The Kinetic Pathways for the Formation of Complex Coacervate Micelles of Antimicrobial Peptides and Block Copolymers

Abstract

The conceptual application of complex coacervate core micelles (C3Ms) as drug delivery vehicles has obtained significant interest over the past several decades. Although C3Ms show promise in targeting specific body areas and improving drug circulation times, their low reproducibility and limited stability have hindered their progression to clinical trials and commercial viability. One of the major obstacles is the lack of understanding of the formation and growth kinetics of C3Ms. Since their structure is often controlled kinetically rather than thermodynamically, this insight is essential for achieving good reproducibility and stability of C3M drug delivery vehicles. Time-resolved small-angle X-ray scattering (TR-SAXS) offers excellent insights by resolving spatiotemporal kinetic processes on nanometer/millisecond scales.

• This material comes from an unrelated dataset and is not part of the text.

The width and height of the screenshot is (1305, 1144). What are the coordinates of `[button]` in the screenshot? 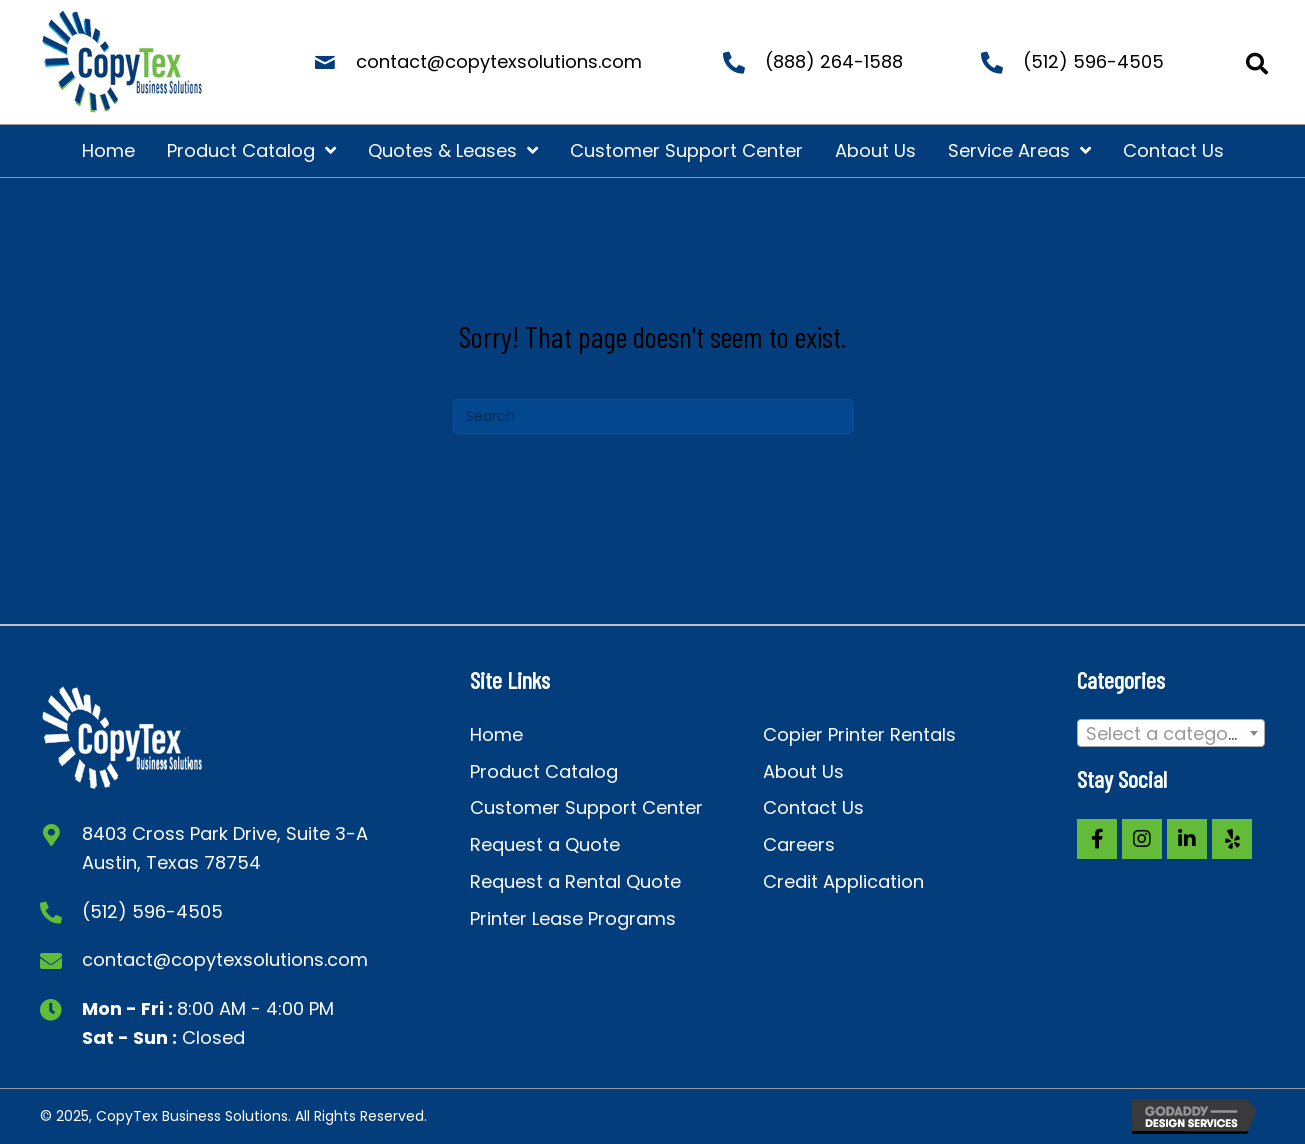 It's located at (1097, 839).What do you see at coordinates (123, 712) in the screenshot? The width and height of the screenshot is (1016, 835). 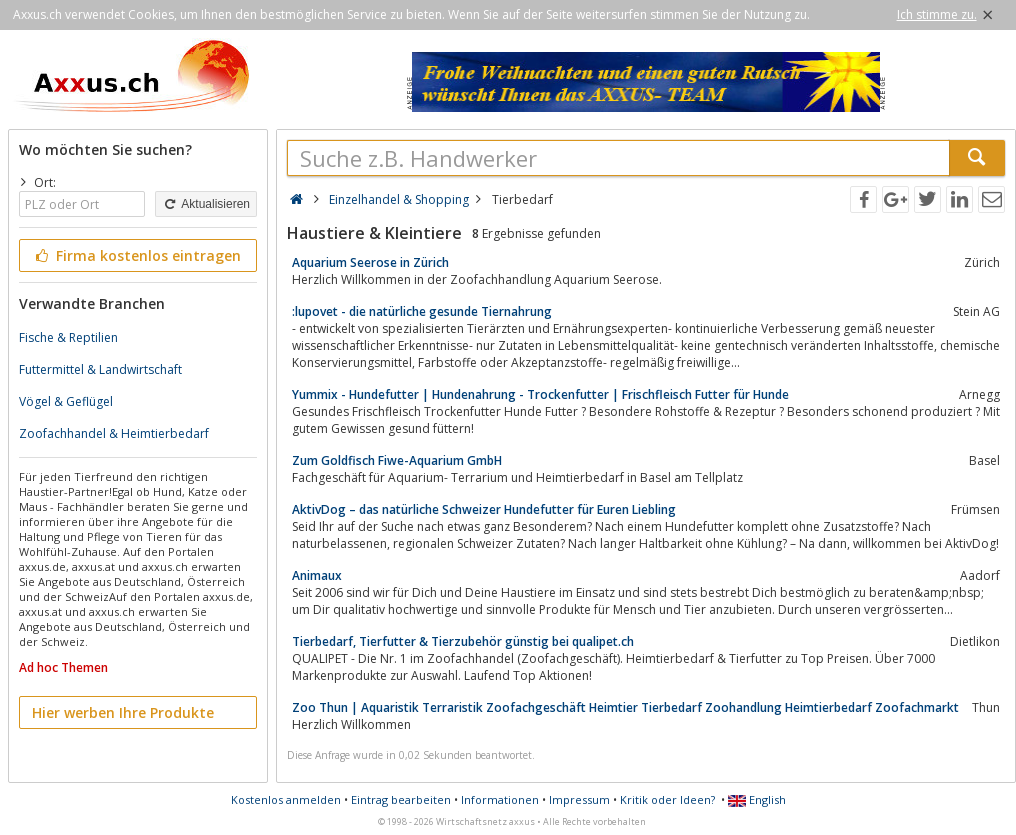 I see `Hier werben Ihre Produkte` at bounding box center [123, 712].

Here, we investigate the formation kinetics of C3Ms comprised of the antimicrobial peptide, colistin, and poly(ethylene oxide)-b-poly(methacrylic acid) (PEO-b-PMAA). Using TR-SAXS coupled to stopped-flow mixing, we have identified three distinct steps in the mechanism of this complex coacervation system: nucleation, fusion, and single chain/ion-pair insertion. Nucleation cannot be experimentally resolved as it is completed during the mixing process. The fusion kinetics proceed as a first-order reaction with relaxation times of approximately 50–85 ms. The driving force for fusion is larger at increased concentrations. Chain/pair insertion occurs at relaxation times of 15–25 s, where larger remaining size mismatches (higher dispersity) drive the final equilibration process. As expected, the structural formation is concentration-dependent, providing a handle to acquire control over the size and dispersity of these kinetically trapped C3Ms. These findings contribute to a deeper understanding of C3M formation and stability, potentially advancing the development of C3M-based drug delivery systems.